Violette se quedó paralizada durante una fracción de segundo antes de mostrar los dientes. «¡Cómo te atreves a ponerme la mano encima!».
—¿No fuiste tú quien intentó golpearme primero? —replicó Christina, con una sonrisa afilada y despectiva.
Violette se quedó sin palabras. Irene, temblando de furia, intervino. —¡Mujer repugnante! Tú…
Antes de que pudiera terminar, resonó otro sonido seco cuando la palma de Christina se abatió sobre el rostro de Irene.
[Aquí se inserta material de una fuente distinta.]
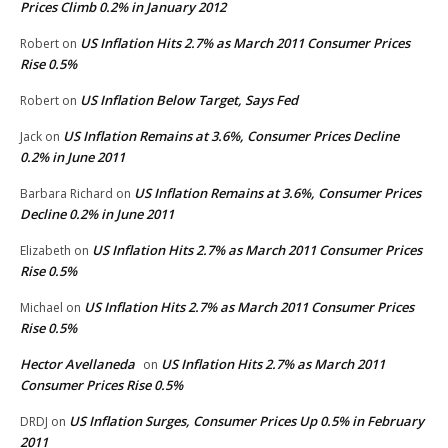
Prices Climb 0.2% in January 2012
US Inflation Hits 2.7% as March 2011 Consumer Prices
Robert
on
Rise 0.5%
US Inflation Below Target, Says Fed
Robert
on
US Inflation Remains at 3.6%, Consumer Prices Decline
Jack
on
0.2% in June 2011
US Inflation Remains at 3.6%, Consumer Prices
Barbara Richard
on
Decline 0.2% in June 2011
US Inflation Hits 2.7% as March 2011 Consumer Prices
Elizabeth
on
Rise 0.5%
US Inflation Hits 2.7% as March 2011 Consumer Prices
Michael
on
Rise 0.5%
Hector Avellaneda
US Inflation Hits 2.7% as March 2011
on
Consumer Prices Rise 0.5%
US Inflation Surges, Consumer Prices Up 0.5% in February
DRDJ
on
2011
—Casi me olvido de ti —dijo Christina con frialdad, con una sonrisa desprovista de calidez.
Irene, hirviendo de rabia, clavó su mirada en Christina y se abalanzó hacia la niña que llevaba en brazos. Antes de que sus dedos pudieran siquiera alcanzar a la niña, Christina la empujó con fuerza. Mientras Irene se tambaleaba, Christina le propinó una fuerte patada en el abdomen.
Irene salió disparada hacia atrás, estrellándose contra el suelo con un grito ahogado. El dolor era insoportable, le contorsionaba los rasgos, y le llevó mucho tiempo recuperar el sentido. Maldijo a Christina en silencio, atónita de que un solo golpe la hubiera dejado retorciéndose en el suelo.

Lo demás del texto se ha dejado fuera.